TO DO:
For the lines from the one with "Fahrzeugauswahl (353, 128)" to the end of the listing below, both ends included, give an exact copy and nothing more. Do not copy pictures.

AVAILABLE RECORDS:
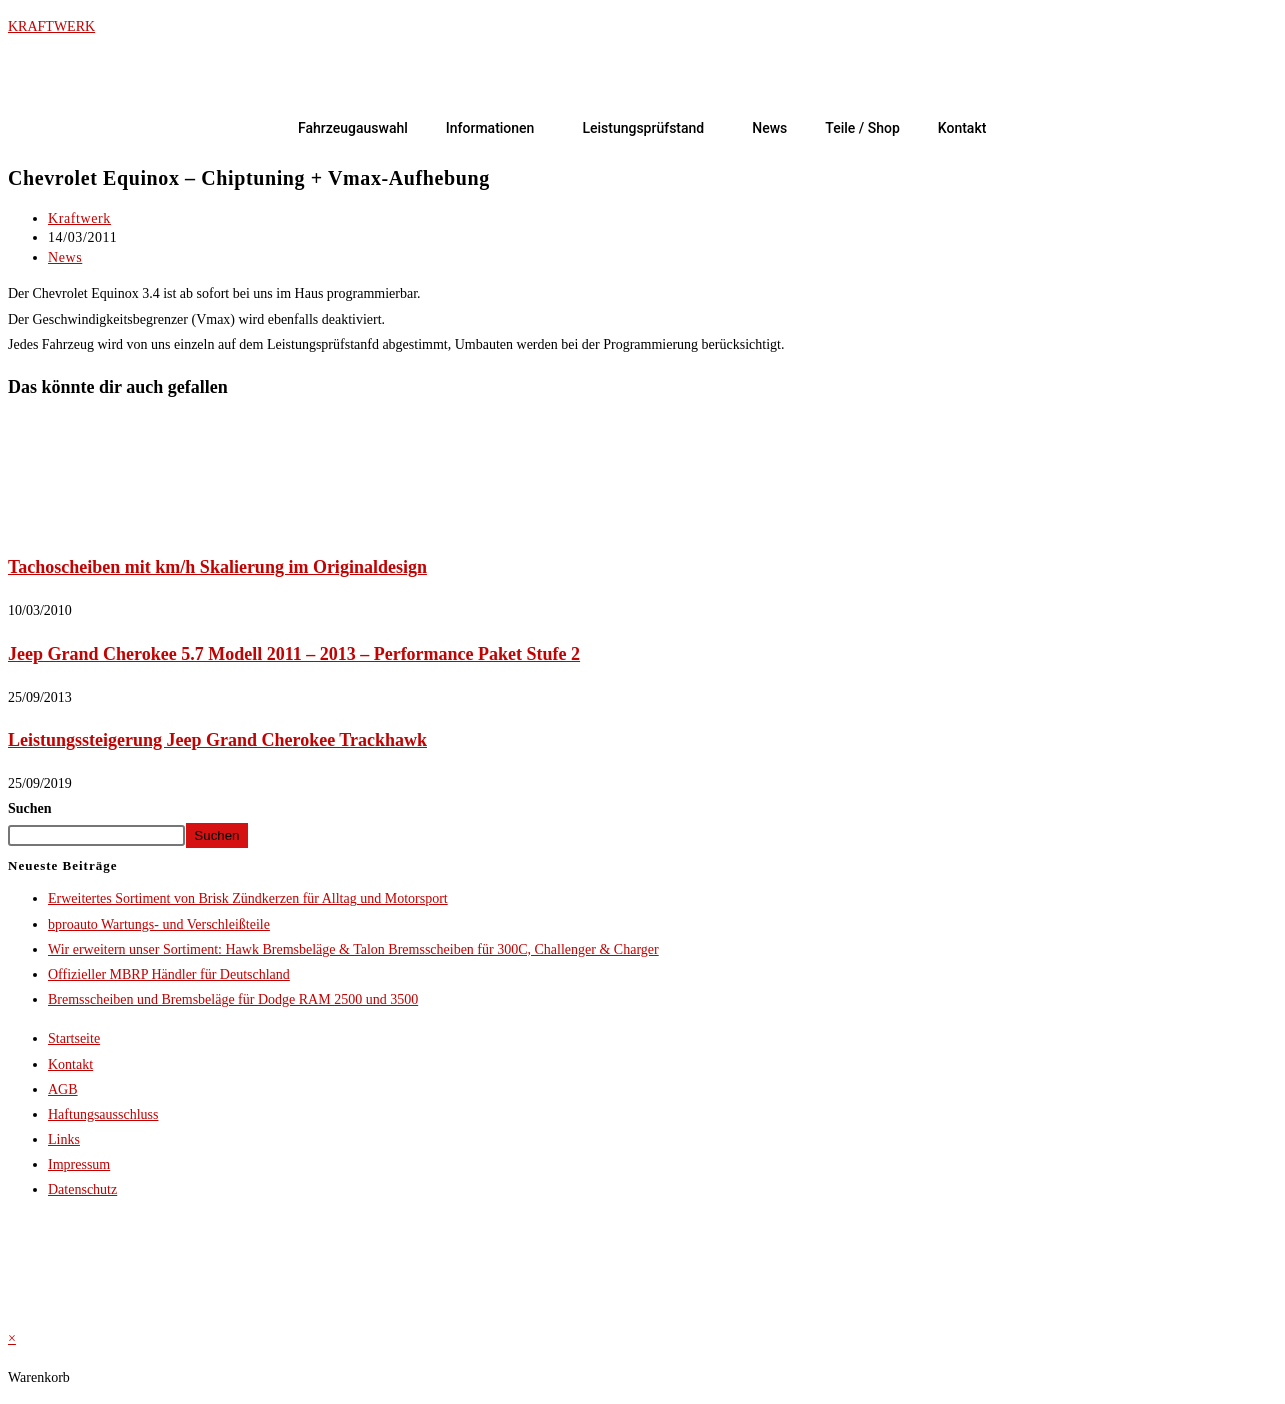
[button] (495, 128)
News (769, 128)
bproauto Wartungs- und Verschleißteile (159, 924)
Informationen (490, 128)
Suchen (30, 808)
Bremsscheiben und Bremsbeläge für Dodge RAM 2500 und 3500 (233, 999)
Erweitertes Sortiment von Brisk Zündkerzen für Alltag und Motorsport (248, 898)
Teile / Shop (862, 128)
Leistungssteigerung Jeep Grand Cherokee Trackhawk (217, 740)
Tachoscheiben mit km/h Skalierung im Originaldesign (217, 567)
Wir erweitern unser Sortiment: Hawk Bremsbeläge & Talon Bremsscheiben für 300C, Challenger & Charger (353, 949)
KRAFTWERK (51, 26)
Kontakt (962, 128)
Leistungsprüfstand (643, 128)
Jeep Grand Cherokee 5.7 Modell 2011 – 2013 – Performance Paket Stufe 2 (294, 654)
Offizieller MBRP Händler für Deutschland (169, 974)
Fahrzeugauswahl (353, 128)
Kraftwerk (79, 218)
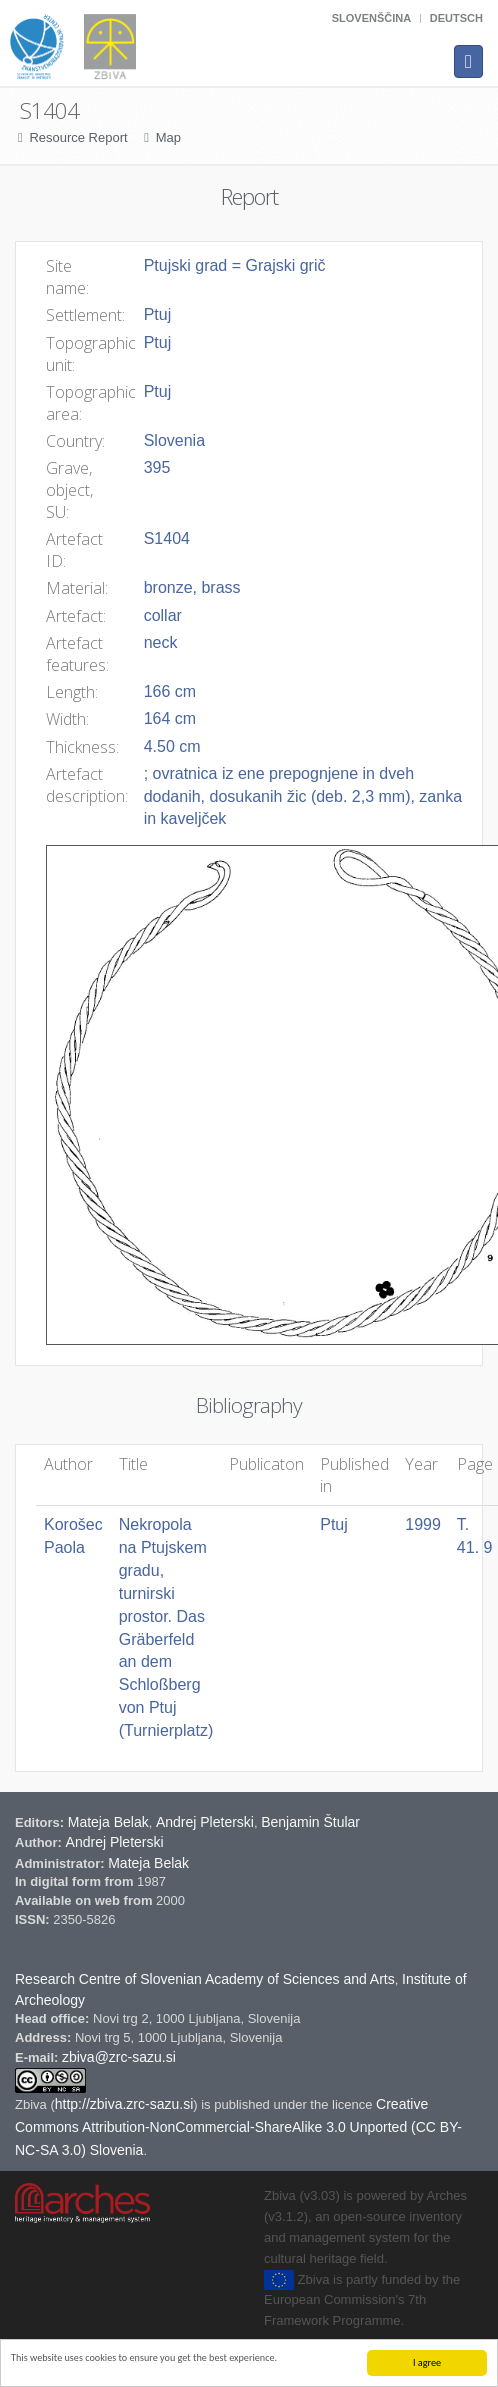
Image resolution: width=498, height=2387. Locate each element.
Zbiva (32, 2104)
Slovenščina (371, 18)
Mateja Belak (108, 1822)
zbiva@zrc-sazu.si (119, 2057)
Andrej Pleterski (205, 1822)
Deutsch (456, 18)
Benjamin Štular (310, 1822)
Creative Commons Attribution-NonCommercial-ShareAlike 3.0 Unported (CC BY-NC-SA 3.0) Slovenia (238, 2127)
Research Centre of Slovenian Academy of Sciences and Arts (205, 1979)
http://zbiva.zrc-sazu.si (124, 2104)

RESPONSE:
Fahrzeugauswahl (353, 128)
Kraftwerk (79, 218)
Image resolution: width=498, height=2387. Locate each element.
Zbiva (32, 2104)
Slovenščina (371, 18)
Mateja Belak (108, 1822)
zbiva@zrc-sazu.si (119, 2057)
Andrej Pleterski (205, 1822)
Deutsch (456, 18)
Benjamin Štular (310, 1822)
Creative Commons Attribution-NonCommercial-ShareAlike 3.0 Unported (CC BY-NC-SA 3.0) Slovenia (238, 2127)
Research Centre of Slovenian Academy of Sciences and Arts (205, 1979)
http://zbiva.zrc-sazu.si (124, 2104)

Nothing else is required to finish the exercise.